You need to get your focus off of her. It's hard to do. You can't control anything she is doing, so please don't waste any more time or headspace on her. It's only hurting you. So your goal is to catch yourself thinking about her, and then take control of that by getting up and running, or going out to a coffee shop, or calling a friend, or going to gym, etc.

And please don't wait for her to return to reality. Go take action to make your life better and minimize your interactions with her so she can't hurt you as much.


I will have half custody....which doesn't do me any good when I have no clue where they went. I don't think my sons would put up with that, so why even worry about it now. None of this happened....something I have to keep telling me.
Posted By: DejaVu6 Re: Marriage and depression - 01/30/19 02:11 AM
(((Dave))) Hang in there. I promise... it DOES get easier. I was a basket case when all this started. It took me about two and a half months to even start to think straight. I have finally gotten to a place where I can be present with whatever I am doing and not consumed with thoughts of my marriage and my spouse. It is a slow process and I know there are still going to be sad days ahead but they have, at least, become bearable. Go easy on yourself. Don’t make any big decisions other than to do what you have to do to protect yourself financially. Use this board like your own personal journal. Read other people’s threads. You will see that you are not alone. Try to get some exercise and a decent amount of sleep. If you have to go on an antidepressant / anti anxiety medication for awhile, do it.
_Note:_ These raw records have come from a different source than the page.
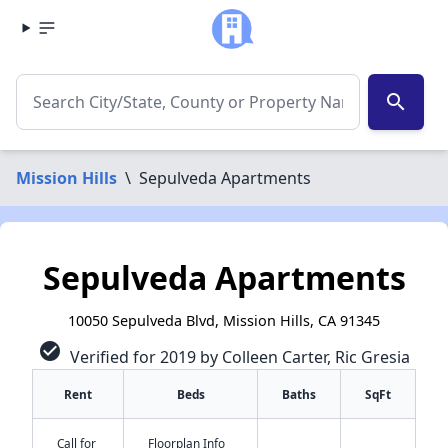
search
Mission Hills
\
Sepulveda Apartments
Sepulveda Apartments
10050 Sepulveda Blvd, Mission Hills, CA 91345
check_circle
Verified for 2019 by Colleen Carter, Ric Gresia
Rent
Beds
Baths
SqFt
Call for
Floorplan Info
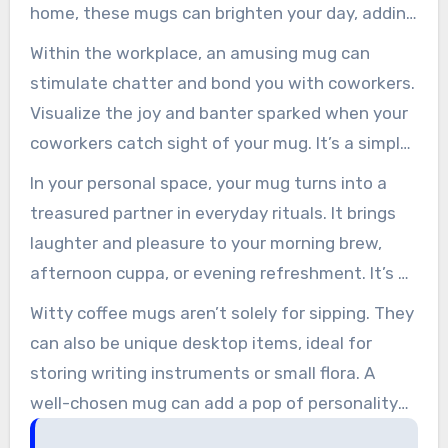
home, these mugs can brighten your day, adding
a touch of individuality to your space.
Within the workplace, an amusing mug can
stimulate chatter and bond you with coworkers.
Visualize the joy and banter sparked when your
coworkers catch sight of your mug. It’s a simple
way to lighten the mood and create a more
In your personal space, your mug turns into a
relaxed atmosphere.
treasured partner in everyday rituals. It brings
laughter and pleasure to your morning brew,
afternoon cuppa, or evening refreshment. It’s a
simple yet powerful means to fill your day with
Witty coffee mugs aren’t solely for sipping. They
amusement and cheer.
can also be unique desktop items, ideal for
storing writing instruments or small flora. A
well-chosen mug can add a pop of personality
to your workspace, making it feel more inviting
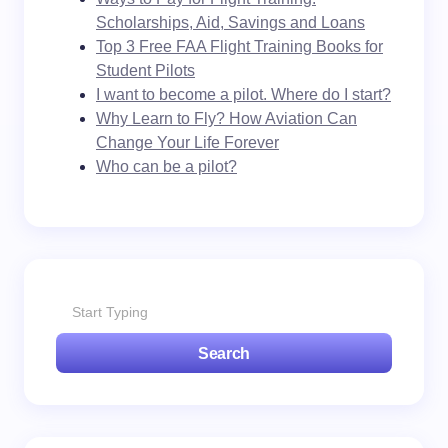
Scholarships, Aid, Savings and Loans
Top 3 Free FAA Flight Training Books for
Student Pilots
I want to become a pilot. Where do I start?
Why Learn to Fly? How Aviation Can
Change Your Life Forever
Who can be a pilot?
Search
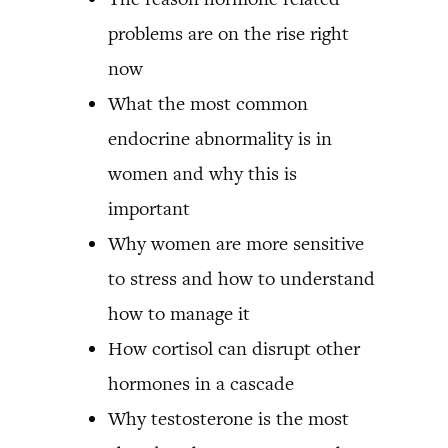
problems are on the rise right
now
What the most common
endocrine abnormality is in
women and why this is
important
Why women are more sensitive
to stress and how to understand
how to manage it
How cortisol can disrupt other
hormones in a cascade
Why testosterone is the most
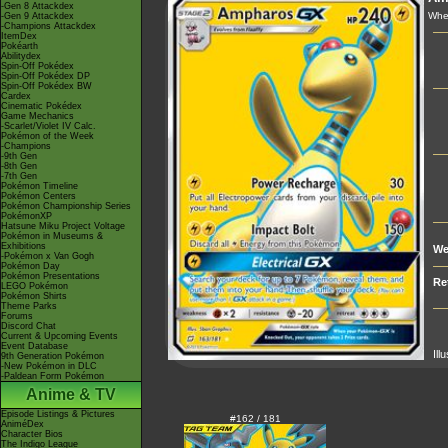
-Gen 8 Attackdex
Whe
-Gen 9 Attackdex
-Champions Attackdex
ItemDex
Pokéarth
Abilitydex
Spin-Off Pokédex
Spin-Off Pokédex DP
Spin-Off Pokédex BW
Cardex
Cinematic Pokédex
Game Mechanics
-Scarlet/Violet IV Calc.
Pokémon of the Week
-Champions
-9th Gen
-8th Gen
-7th Gen
Pokémon Timeline
Pokémon Centers
Pokémon Championship Series
PokémonXP
Hatsune Miku Project Voltage
Pokémon in Museums &
Exhibitions
We
-Pokémon x Van Gogh
Pokémon Day
Pokémon Presentations
Re
LEGO Pokémon
Pokémon Shirts
Theme Parks
Forums
Discord Chat
Current & Upcoming Events
Event Database
Ill
9th Generation Pokémon
-New Pokémon in DLC
-Paldean Form Pokémon
Anime & TV
Episode Listings & Pictures
#162 / 181
AniméDex
Character Bios
The Indigo League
I did and I think it has helped. Get out of your house. Spend some time in nature. Volunteer. Let your W walk her path. You just focus on healing yourself and becoming the best person you can be. Have faith that you will get through this. I know it is hard to believe that right now but you WILL. (((HUGS)))
Posted By: DaveK Re: Marriage and depression - 01/30/19 02:40 AM
Originally Posted by Phoenix9
Hi Dave,

I haven’t read through much of your sitch yet, but I did just catch your last few posts about what you are being put through. It’s perfecrly normal to feel those things and to let it out. This is a very painful time in your life and you should react as such.

I caution you as well about making or saying anything out of emotion as it can make your hole that much deeper to dig out of. I am learning the hard way that emotionally charged words can cause undesirable consequences.

Try to take care of yourself the best you can. Vent here. Spew the bile you have held in you. Better to lay it here than out to your loved ones.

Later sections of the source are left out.